For other uses, see Eardrum (disambiguation).
Not to be confused with the secondary tympanic membrane of the round window
Eardrum (tympanic membrane, myringa)

Right eardrum as seen through a speculum.
Latin membrana tympanica; myringa
MeSH A09.246.272.702
TA A15.3.01.052
FMA 9595

Anatomical terminology

In the anatomy of humans and various other tetrapods, the eardrum, also called the tympanic membrane or myringa, is a thin, cone-shaped membrane that separates the external ear from the middle ear. Its function is to transmit sound from the air to the ossicles inside the middle ear, and then to the oval window in the fluid-filled cochlea. Hence, it ultimately converts and amplifies vibration in air to vibration in fluid. The malleus bone bridges the gap between the eardrum and the other ossicles.[1]

Rupture or perforation of the eardrum can lead to conductive hearing loss. Collapse or retraction of the eardrum can cause conductive hearing loss or cholesteatoma.


There are two general regions of the eardrum: the pars flaccida in the upper region and the pars tensa. The pars flaccida consists of two layers, is relatively fragile, and is associated with eustachian tube dysfunction and cholesteatomas. The larger pars tensa region consists of three layers: skin, fibrous tissue, and mucosa. It is comparatively robust and is the region most commonly associated with perforations.[2]

The pars tensa forms most of the tympanic membrane. Its periphery is thick and forms a fibrocartilaginous ring called the anulus tympanicus. The central part of the pars tensa is tented inward at the level of the tip of malleus and is called the umbo. When the eardrum is illuminated during an examination, a cone of light radiates from the tip of the malleus to the periphery in the antero-inferior quadrant. The pars flaccida is above the lateral process of the malleus between the notch of Rivinus and the anterior and posterior malleal folds. It appears slightly pinkish.

Nerve supply

Sensory innervation of the external surface of the tympanic membrane is mainly by the auriculotemporal nerve, a branch of the mandibular nerve [V3]. It also has contributions from the auricular branch of the vagus nerve [X], the facial nerve [VII] and a possible contribution from the glossopharyngeal nerve [IX]. Sensory innervation of the inner surface of the tympanic membrane is by the glossopharyngeal nerve [IX].[3]
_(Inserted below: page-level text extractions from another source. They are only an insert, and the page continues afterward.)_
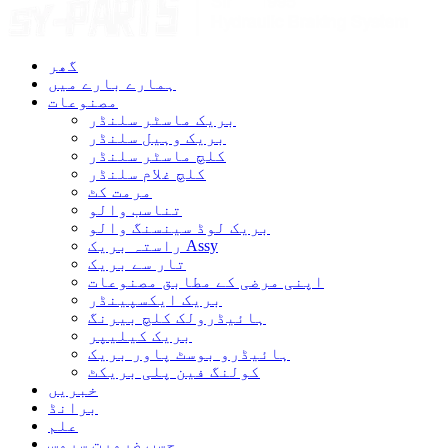
گھر
ہمارے بارے میں
مصنوعات
بریک ماسٹر سلنڈر
بریک وہیل سلنڈر
کلچ ماسٹر سلنڈر
کلچ غلام سلنڈر
مرمت کٹ
تناسب والو
بریک لوڈ سینسنگ والو
راستہ بریک Assy
تار سے بریک
اپنی مرضی کے مطابق مصنوعات
بریک ایکسپینڈر
ہائیڈرولک کلچ بیرنگ
بریک کیلیپر
ہائیڈرو بوسٹ پاور بریک
کولنگ فین پلی بریکٹ
خبریں
برانڈ
علم
حسب ضرورت سروس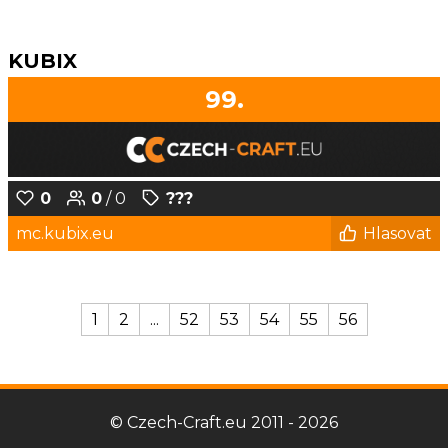
KUBIX
99.
0
0
/ 0
???
mc.kubix.eu
Hlasovat
1
2
...
52
53
54
55
56
© Czech-Craft.eu 2011 - 2026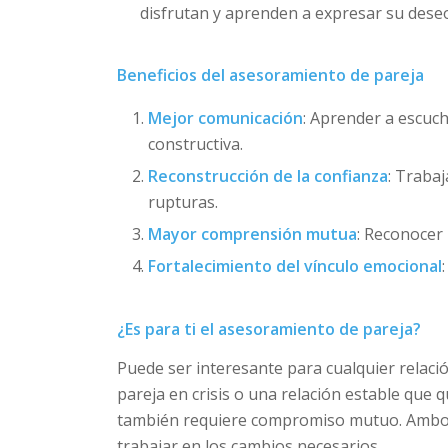
disfrutan y aprenden a expresar su deseo
Beneficios del asesoramiento de pareja
Mejor comunicación
: Aprender a escuc
constructiva.
Reconstrucción de la confianza
: Trabaj
rupturas.
Mayor comprensión mutua
: Reconocer 
Fortalecimiento del vínculo emocional
¿Es para ti el asesoramiento de pareja?
Puede ser interesante para cualquier relac
pareja en crisis o una relación estable que
también requiere compromiso mutuo. Ambos 
trabajar en los cambios necesarios.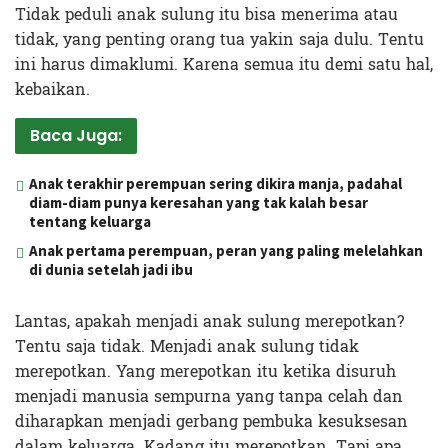
Tidak peduli anak sulung itu bisa menerima atau
tidak, yang penting orang tua yakin saja dulu. Tentu
ini harus dimaklumi. Karena semua itu demi satu hal,
kebaikan.
Baca Juga:
Anak terakhir perempuan sering dikira manja, padahal
diam-diam punya keresahan yang tak kalah besar
tentang keluarga
Anak pertama perempuan, peran yang paling melelahkan
di dunia setelah jadi ibu
Lantas, apakah menjadi anak sulung merepotkan?
Tentu saja tidak. Menjadi anak sulung tidak
merepotkan. Yang merepotkan itu ketika disuruh
menjadi manusia sempurna yang tanpa celah dan
diharapkan menjadi gerbang pembuka kesuksesan
dalam keluarga. Kadang itu merepotkan. Tapi apa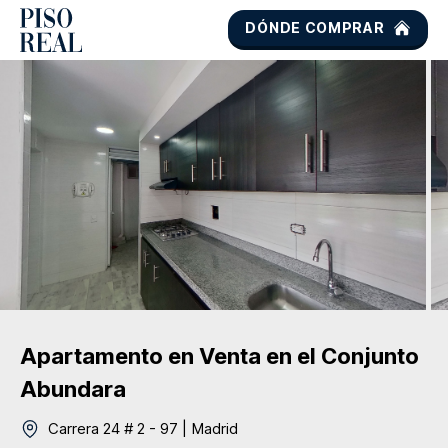
DÓNDE COMPRAR
Apartamento
en Venta
en el Conjunto
Abundara
Carrera 24 # 2 - 97
|
Madrid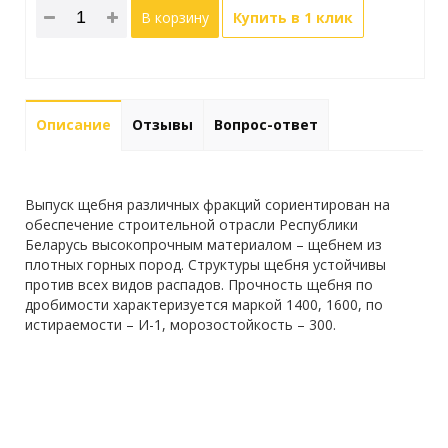
В корзину
Купить в 1 клик
Описание
Отзывы
Вопрос-ответ
Выпуск щебня различных фракций сориентирован на
обеспечение строительной отрасли Республики
Беларусь высокопрочным материалом – щебнем из
плотных горных пород. Структуры щебня устойчивы
против всех видов распадов. Прочность щебня по
дробимости характеризуется маркой 1400, 1600, по
истираемости – И-1, морозостойкость – 300.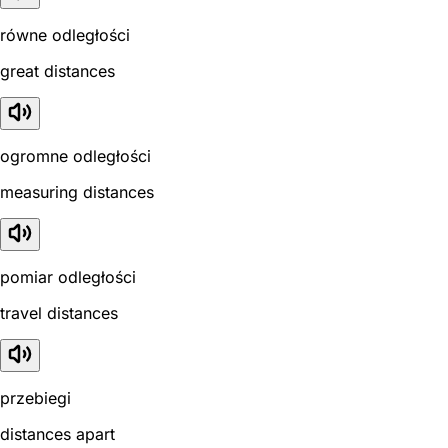
równe odległości
great distances
ogromne odległości
measuring distances
pomiar odległości
travel distances
przebiegi
distances apart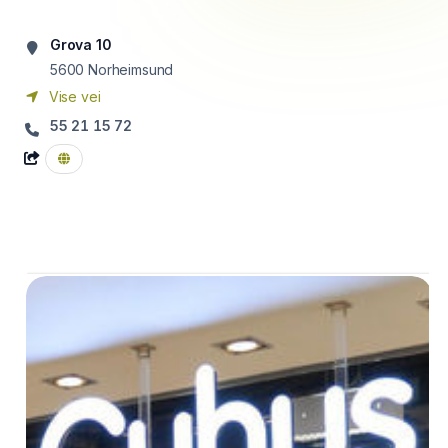
Grova 10
5600
Norheimsund
Vise vei
55 21 15 72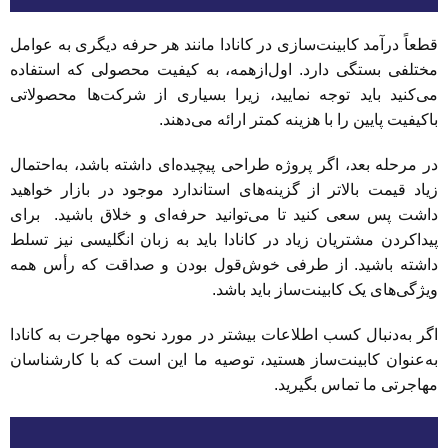
قطعاً درآمد کابینت‌سازی در کانادا مانند هر حرفه دیگری به عوامل
مختلفی بستگی دارد. اول‌ازهمه، به کیفیت محصولی که استفاده
می‌کنید باید توجه نمایید، زیرا بسیاری از شرکت‌ها محصولاتی
باکیفیت پایین را با هزینه کمتر ارائه می‌دهند.
در مرحله بعد، اگر پروژه طراحی پیچیده‌ای داشته باشد، به‌احتمال
زیاد قیمت بالاتر از گزینه‌های استاندارد موجود در بازار خواهید
داشت پس سعی کنید تا می‌توانید حرفه‌ای و خلاق باشید. برای
پیداکردن مشتریان زیاد در کانادا باید به زبان انگلیسی نیز تسلط
داشته باشید. از طرفی خوش‌قول بودن و صداقت که رأس همه
ویژگی‌های یک کابینت‌ساز باید باشد.
اگر به‌دنبال کسب اطلاعات بیشتر در مورد نحوه مهاجرت به کانادا
به‌عنوان کابینت‌ساز هستید، توصیه ما این است که با کارشناسان
مهاجرتی ما تماس بگیرید.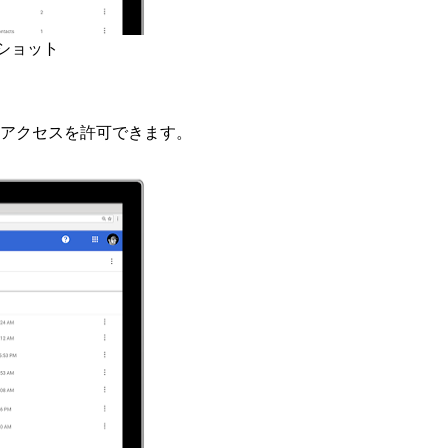
ーンショット
のみアクセスを許可できます。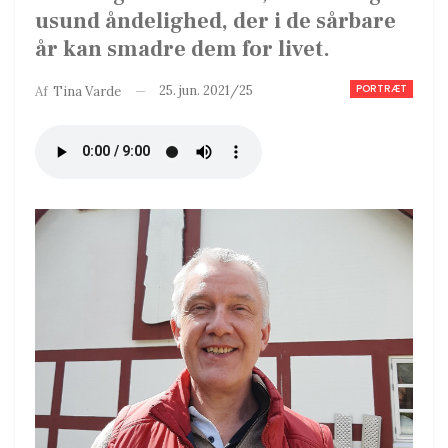
usund åndelighed, der i de sårbare
år kan smadre dem for livet.
PORTRÆT
25. jun. 2021/25
Af
Tina Varde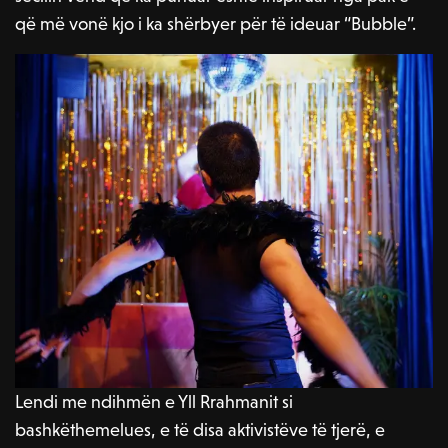
që më vonë kjo i ka shërbyer për të ideuar “Bubble”.
Lendi me ndihmën e Yll Rrahmanit si
bashkëthemelues, e të disa aktivistëve të tjerë, e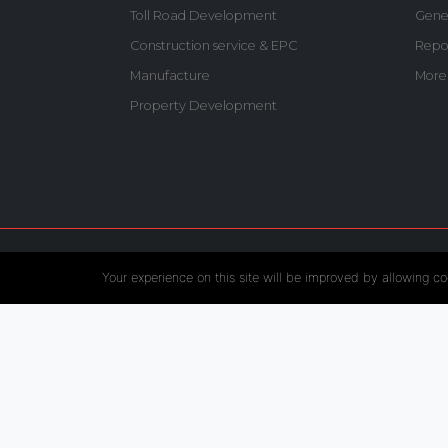
Toll Road Development
Gene
Construction service & EPC
Repo
Manufacture
More
Property Development
Follow US :
Your experience on this site will be improved by allowing co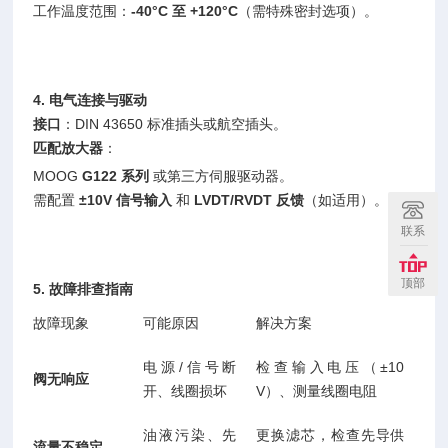
工作温度范围：
-40°C 至 +120°C
（需特殊密封选项）。
4. 电气连接与驱动
接口
：DIN 43650 标准插头或航空插头。
匹配放大器
：
MOOG
G122 系列
或第三方伺服驱动器。
需配置
±10V 信号输入
和
LVDT/RVDT 反馈
（如适用）。
联系
顶部
5. 故障排查指南
故障现象
可能原因
解决方案
电源/信号断
检查输入电压（±10
阀无响应
开、线圈损坏
V）、测量线圈电阻
油液污染、先
更换滤芯，检查先导供
流量不稳定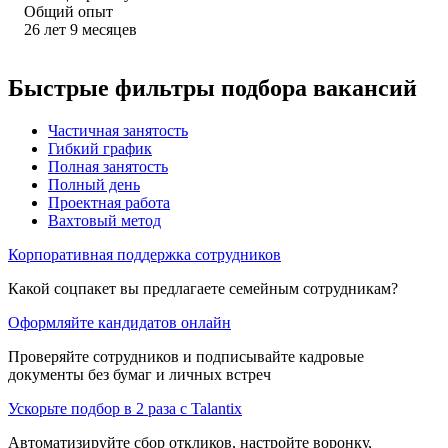
Общий опыт
26
лет
9
месяцев
Быстрые фильтры подбора вакансий
Частичная занятость
Гибкий график
Полная занятость
Полный день
Проектная работа
Вахтовый метод
Корпоративная поддержка сотрудников
Какой соцпакет вы предлагаете семейным сотрудникам?
Оформляйте кандидатов онлайн
Проверяйте сотрудников и подписывайте кадровые
документы без бумаг и личных встреч
Ускорьте подбор в 2 раза с Talantix
Автоматизируйте сбор откликов, настройте воронку,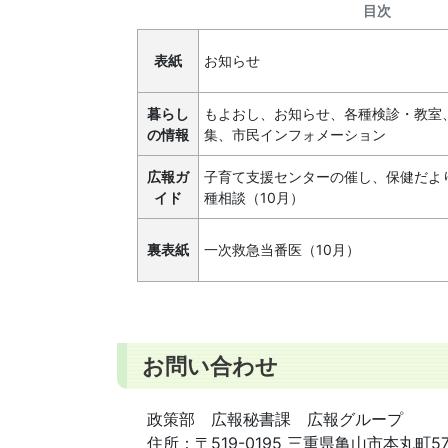
目次
表紙
お知らせ
暮らし
もよおし、お知らせ、各種検診・教室
の情報
集、市民インフォメーション
広報ガ
子育て支援センターの催し、保健だよ
イド
種相談（10月）
裏表紙
一次救急当番医（10月）
お問い合わせ
政策部 広報秘書課 広報グループ
住所：
〒519-0195 三重県亀山市本丸町5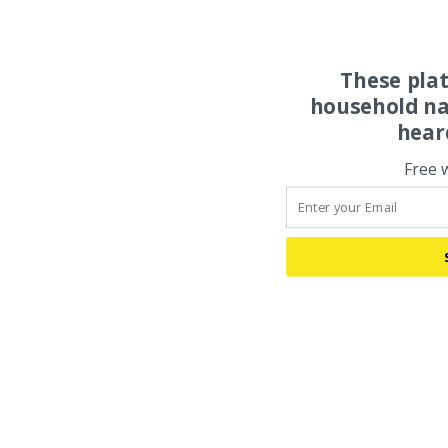
These pla
household na
hear
Free 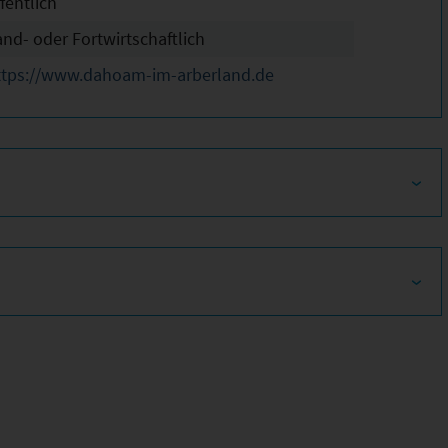
fentlich
and- oder Fortwirtschaftlich
ttps://www.dahoam-im-arberland.de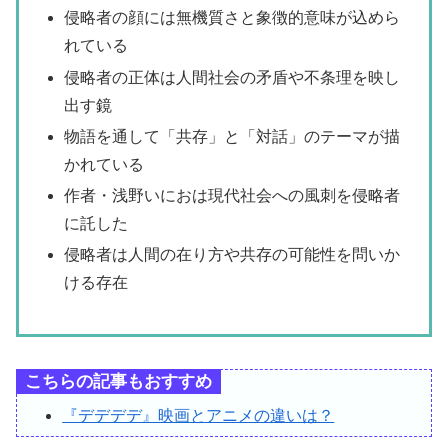
侵略者の顔には無機質さと象徴的意味が込めら
れている
侵略者の正体は人間社会の矛盾や不条理を映し
出す鏡
物語を通して「共存」と「対話」のテーマが描
かれている
作者・浅野いにおは現代社会への風刺を侵略者
に託した
侵略者は人間の在り方や共存の可能性を問いか
ける存在
こちらの記事もおすすめ
『デデデデ』映画とアニメの違いは？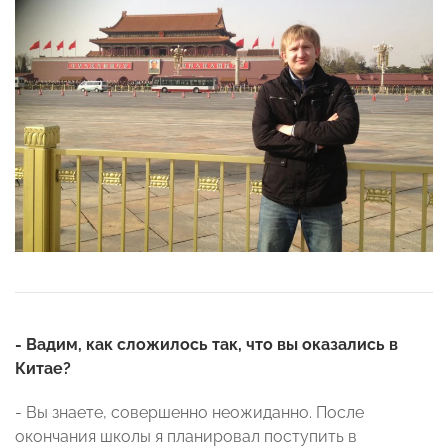
- Вадим, как сложилось так, что вы оказались в
Китае?
- Вы знаете, совершенно неожиданно. После
окончания школы я планировал поступить в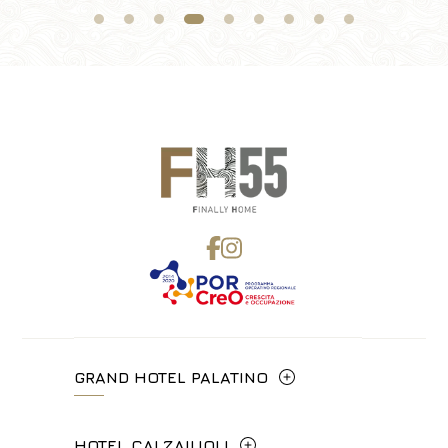
GRAND HOTEL PALATINO
Via Cavour, 213/M - 00184, Roma
HOTEL CALZAIUOLI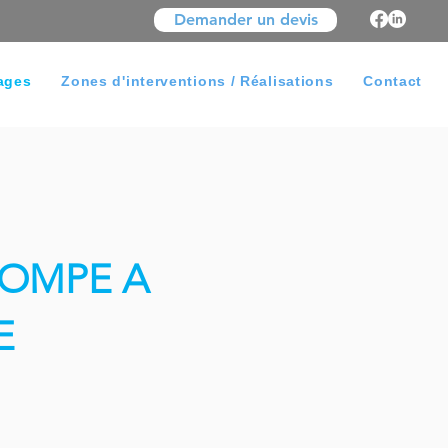
Demander un devis
ages
Zones d'interventions / Réalisations
Contact
POMPE A
E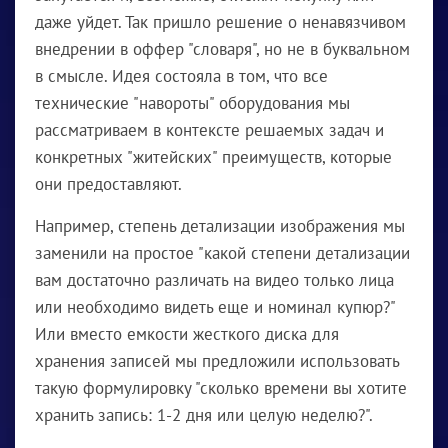
даже уйдет. Так пришло решение о ненавязчивом
внедрении в оффер "словаря", но не в буквальном
в смысле. Идея состояла в том, что все
технические "навороты" оборудования мы
рассматриваем в контексте решаемых задач и
конкретных "житейских" преимуществ, которые
они предоставляют.
Например, степень детализации изображения мы
заменили на простое "какой степени детализации
вам достаточно различать на видео только лица
или необходимо видеть еще и номинал купюр?"
Или вместо емкости жесткого диска для
хранения записей мы предложили использовать
такую формулировку "сколько времени вы хотите
хранить запись: 1-2 дня или целую неделю?".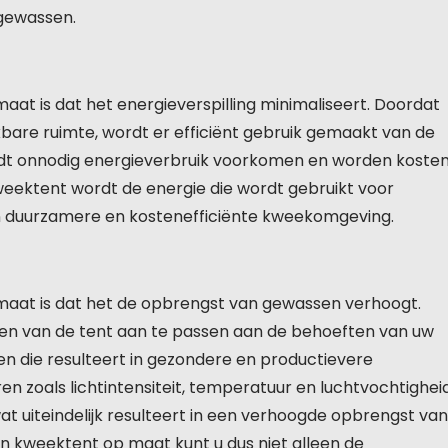
 gewassen.
at is dat het energieverspilling minimaliseert. Doordat
bare ruimte, wordt er efficiënt gebruik gemaakt van de
rdt onnodig energieverbruik voorkomen en worden koste
eektent wordt de energie die wordt gebruikt voor
 een duurzamere en kostenefficiënte kweekomgeving.
maat is dat het de opbrengst van gewassen verhoogt.
en van de tent aan te passen aan de behoeften van uw
en die resulteert in gezondere en productievere
n zoals lichtintensiteit, temperatuur en luchtvochtighei
at uiteindelijk resulteert in een verhoogde opbrengst van
 kweektent op maat kunt u dus niet alleen de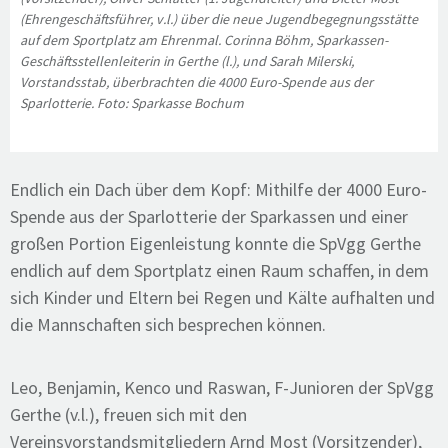
(Ehrengeschäftsführer, v.l.) über die neue Jugendbegegnungsstätte
auf dem Sportplatz am Ehrenmal. Corinna Böhm, Sparkassen-
Geschäftsstellenleiterin in Gerthe (l.), und Sarah Milerski,
Vorstandsstab, überbrachten die 4000 Euro-Spende aus der
Sparlotterie. Foto: Sparkasse Bochum
Endlich ein Dach über dem Kopf: Mithilfe der 4000 Euro-
Spende aus der Sparlotterie der Sparkassen und einer
großen Portion Eigenleistung konnte die SpVgg Gerthe
endlich auf dem Sportplatz einen Raum schaffen, in dem
sich Kinder und Eltern bei Regen und Kälte aufhalten und
die Mannschaften sich besprechen können.
Leo, Benjamin, Kenco und Raswan, F-Junioren der SpVgg
Gerthe (v.l.), freuen sich mit den
Vereinsvorstandsmitgliedern Arnd Most (Vorsitzender),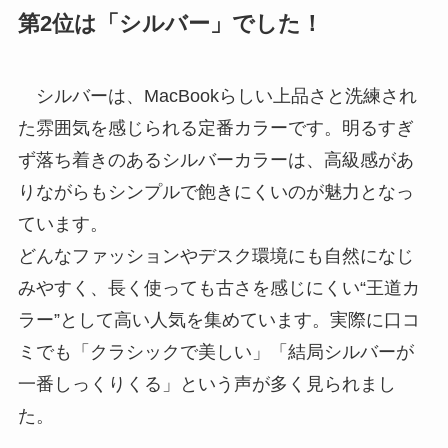
第2位は「シルバー」でした！
シルバーは、MacBookらしい上品さと洗練され
た雰囲気を感じられる定番カラーです。明るすぎ
ず落ち着きのあるシルバーカラーは、高級感があ
りながらもシンプルで飽きにくいのが魅力となっ
ています。
どんなファッションやデスク環境にも自然になじ
みやすく、長く使っても古さを感じにくい“王道カ
ラー”として高い人気を集めています。実際に口コ
ミでも「クラシックで美しい」「結局シルバーが
一番しっくりくる」という声が多く見られまし
た。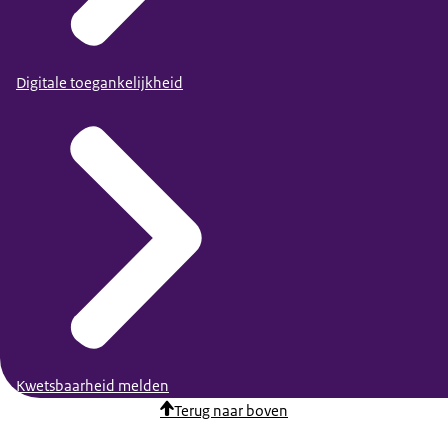
Digitale toegankelijkheid
Kwetsbaarheid melden
Terug naar boven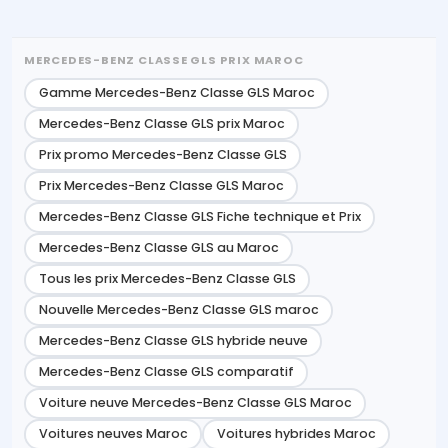
MERCEDES-BENZ CLASSE GLS PRIX MAROC
Gamme Mercedes-Benz Classe GLS Maroc
Mercedes-Benz Classe GLS prix Maroc
Prix promo Mercedes-Benz Classe GLS
Prix Mercedes-Benz Classe GLS Maroc
Mercedes-Benz Classe GLS Fiche technique et Prix
Mercedes-Benz Classe GLS au Maroc
Tous les prix Mercedes-Benz Classe GLS
Nouvelle Mercedes-Benz Classe GLS maroc
Mercedes-Benz Classe GLS hybride neuve
Mercedes-Benz Classe GLS comparatif
Voiture neuve Mercedes-Benz Classe GLS Maroc
Voitures neuves Maroc
Voitures hybrides Maroc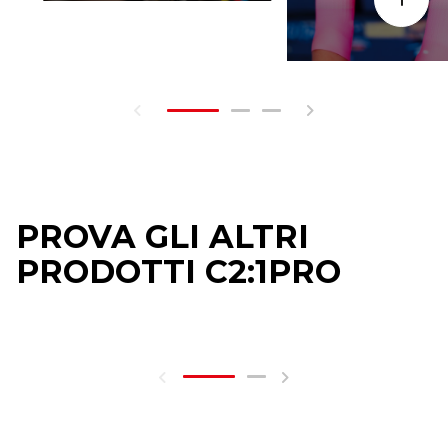
PROVA GLI ALTRI
PRODOTTI C2:1PRO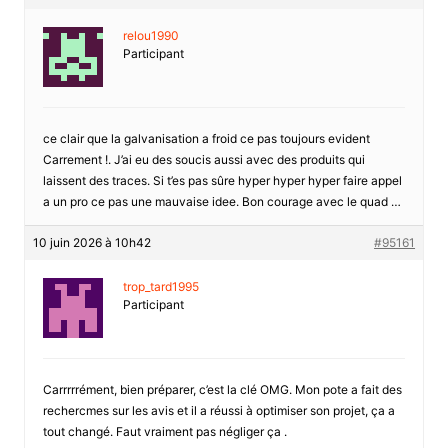
relou1990
Participant
ce clair que la galvanisation a froid ce pas toujours evident
Carrement !. J’ai eu des soucis aussi avec des produits qui
laissent des traces. Si t’es pas sûre hyper hyper hyper faire appel
a un pro ce pas une mauvaise idee. Bon courage avec le quad …
10 juin 2026 à 10h42
#95161
trop_tard1995
Participant
Carrrrrément, bien préparer, c’est la clé OMG. Mon pote a fait des
rechercmes sur les avis et il a réussi à optimiser son projet, ça a
tout changé. Faut vraiment pas négliger ça .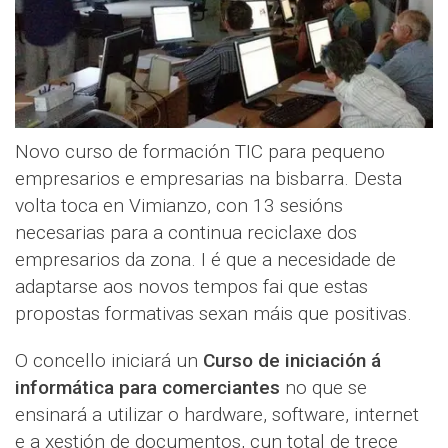
Novo curso de formación TIC para pequeno
empresarios e empresarias na bisbarra. Desta
volta toca en Vimianzo, con 13 sesións
necesarias para a continua reciclaxe dos
empresarios da zona. I é que a necesidade de
adaptarse aos novos tempos fai que estas
propostas formativas sexan máis que positivas.
O concello iniciará un
Curso de iniciación á
informática para comerciantes
no que se
ensinará a utilizar o hardware, software, internet
e a xestión de documentos, cun total de trece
The tympanic membrane is superiorly related to middle cranial fossa, posteriorly to the ear ossicles and the facial nerve, inferiorly to the parotid gland and anteriorly to the temporomandibular joint.


The umbo is the most depressed part of the tympanic membrane. The manubrium of the malleus is firmly attached to the medial surface of the membrane as far as its center, which it draws toward the tympanic cavity; the lateral surface of the membrane is thus concave, and the most depressed part of this concavity is named the umbo.[4]

Clinical significance


An unintentional perforated eardrum (rupture) has been described in blast injuries during conflict[5] and air travel, usually when the congestion of an upper respiratory infection has prevented equalization of pressure in the middle ear.[6] It happens in sport and recreation, such as swimming, diving with a poor entry into the water, scuba diving,[7] and martial arts.[8] In the published literature, 80% to 95% have recovered completely without intervention in two to four weeks.[9][10][11]

These injuries, even in a recreational or athletic setting, are blast injuries. Many will experience some short-lived hearing loss and ringing in the ear (tinnitus) but can be reassured that it, in all likelihood, will pass. A very few will experience temporary disequilibrium (vertigo). There may be some bleeding from the ear canal if the eardrum has been ruptured. Naturally, the foregoing reassurances become more guarded as the force of injury increases, as in military or combat situations.[11]

Surgical puncture for treatment of middle ear infections

A myringotomy (tympanotomy, tympanostomy) is a surgical procedure in which a tiny incision is created in the eardrum to relieve pressure caused by excessive buildup of fluid, or to drain pus from the middle ear. The fluid or pus comes from a middle ear infection (otitis media), which is a common problem in children. A tympanostomy tube is inserted into the eardrum to keep the middle ear aerated for a prolonged time and to prevent reaccumulation of fluid. Without the insertion of a tube, the incision usually heals spontaneously in two to three weeks. Depending on the type, the tube is either naturally extruded in 6 to 12 months or removed during a minor procedure.[12]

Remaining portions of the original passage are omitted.